Think of life without modern drugs. Diseases that are considered simple inconveniences today were often incurable only 50 years ago. But the process to develop a new drug and bring it to patients is long and costly. Only a few drugs out of thousands or millions of compounds tested ever reach the market. Nonprofits like SRI International bring stability and a focus on global health to the drug development process, to ultimately help save lives.
In 1996, the FDA approved more than 50 drugs; in 2009, that number plummeted to 26. The reality today is that big pharmaceutical companies continue to rely on older breakthrough drugs for profits, and they are all too often failing in the development of effective new drugs. Moreover, drug companies are cutting back on long-term R&D in an attempt to improve immediate profits and returns for investors.

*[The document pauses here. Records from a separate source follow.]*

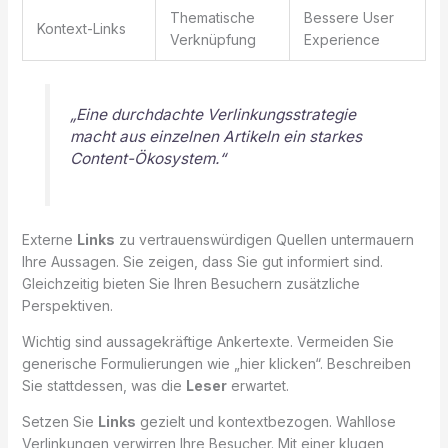
Thematische
Bessere User
Kontext-Links
Verknüpfung
Experience
„Eine durchdachte Verlinkungsstrategie
macht aus einzelnen Artikeln ein starkes
Content-Ökosystem.“
Externe
Links
zu vertrauenswürdigen Quellen untermauern
Ihre Aussagen. Sie zeigen, dass Sie gut informiert sind.
Gleichzeitig bieten Sie Ihren Besuchern zusätzliche
Perspektiven.
Wichtig sind aussagekräftige Ankertexte. Vermeiden Sie
generische Formulierungen wie „hier klicken“. Beschreiben
Sie stattdessen, was die
Leser
erwartet.
Setzen Sie
Links
gezielt und kontextbezogen. Wahllose
Verlinkungen verwirren Ihre Besucher. Mit einer klugen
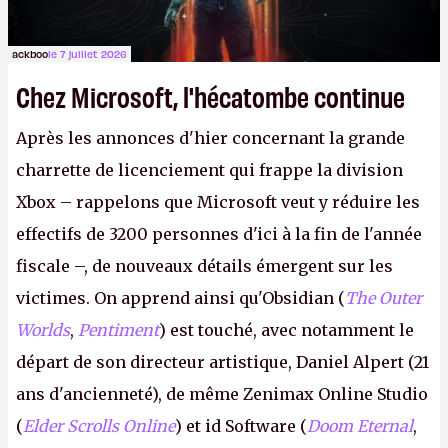
ackboo
le 7 juillet 2026
Chez Microsoft, l'hécatombe continue
Après les annonces d'hier concernant la grande
charrette de licenciement qui frappe la division
Xbox – rappelons que Microsoft veut y réduire les
effectifs de 3200 personnes d'ici à la fin de l'année
fiscale –, de nouveaux détails émergent sur les
victimes. On apprend ainsi qu'Obsidian (
The Outer
Worlds
,
Pentiment
) est touché, avec notamment le
départ de son directeur artistique, Daniel Alpert (21
ans d'ancienneté), de même Zenimax Online Studio
(
Elder Scrolls Online
) et id Software (
Doom Eternal
,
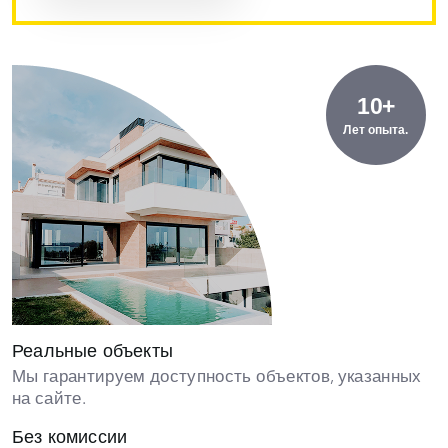
10+
Лет опыта.
Реальные объекты
Мы гарантируем доступность объектов, указанных
на сайте.
Без комиссии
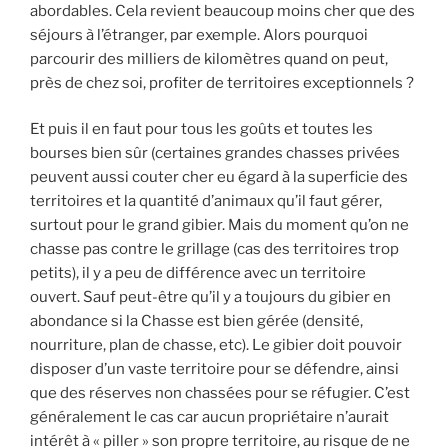
abordables. Cela revient beaucoup moins cher que des
séjours à l’étranger, par exemple. Alors pourquoi
parcourir des milliers de kilomètres quand on peut,
près de chez soi, profiter de territoires exceptionnels ?
Et puis il en faut pour tous les goûts et toutes les
bourses bien sûr (certaines grandes chasses privées
peuvent aussi couter cher eu égard à la superficie des
territoires et la quantité d’animaux qu’il faut gérer,
surtout pour le grand gibier. Mais du moment qu’on ne
chasse pas contre le grillage (cas des territoires trop
petits), il y a peu de différence avec un territoire
ouvert. Sauf peut-être qu’il y a toujours du gibier en
abondance si la Chasse est bien gérée (densité,
nourriture, plan de chasse, etc). Le gibier doit pouvoir
disposer d’un vaste territoire pour se défendre, ainsi
que des réserves non chassées pour se réfugier. C’est
généralement le cas car aucun propriétaire n’aurait
intérêt à « piller » son propre territoire, au risque de ne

At our October café, Walter H. Moos, Ph.D., Vice President of SRI International’s Biosciences Division, will focus on the power of research. Moos will address the costs of drug discovery and development, the so-called R&D Valley of Death, and how the challenges encountered in the process reflect on the need for innovative ideas to achieve the greatest impact. He will discuss how pharmaceutical R&D saves lives, and the important roles played by organizations ranging from nonprofits to biotech start-ups to industry giants including “big pharma.”
Moos is Vice President of the Biosciences Division of SRI International, one of the world’s largest independent, nonprofit research and development organizations. He leads a team of nearly 250 people, with all of the resources necessary to take research from initial discoveries to the start of human clinical trials. SRI Biosciences is an integrated organization, carrying out basic research on disease mechanisms, performing drug discovery, and providing preclinical services.
In addition to his role at SRI International, Moos serves on the boards of Rigel, a biotech company, and several nonprofits, including the Critical Path Institute and Keystone Symposia. Moos holds adjunct faculty positions at UC San Francisco and at James Madison University. He has edited five books, helped to found multiple scientific journals and has approximately 150 published manuscripts and patents. He holds a Ph.D. from UC Berkeley and received an A.B. from Harvard University.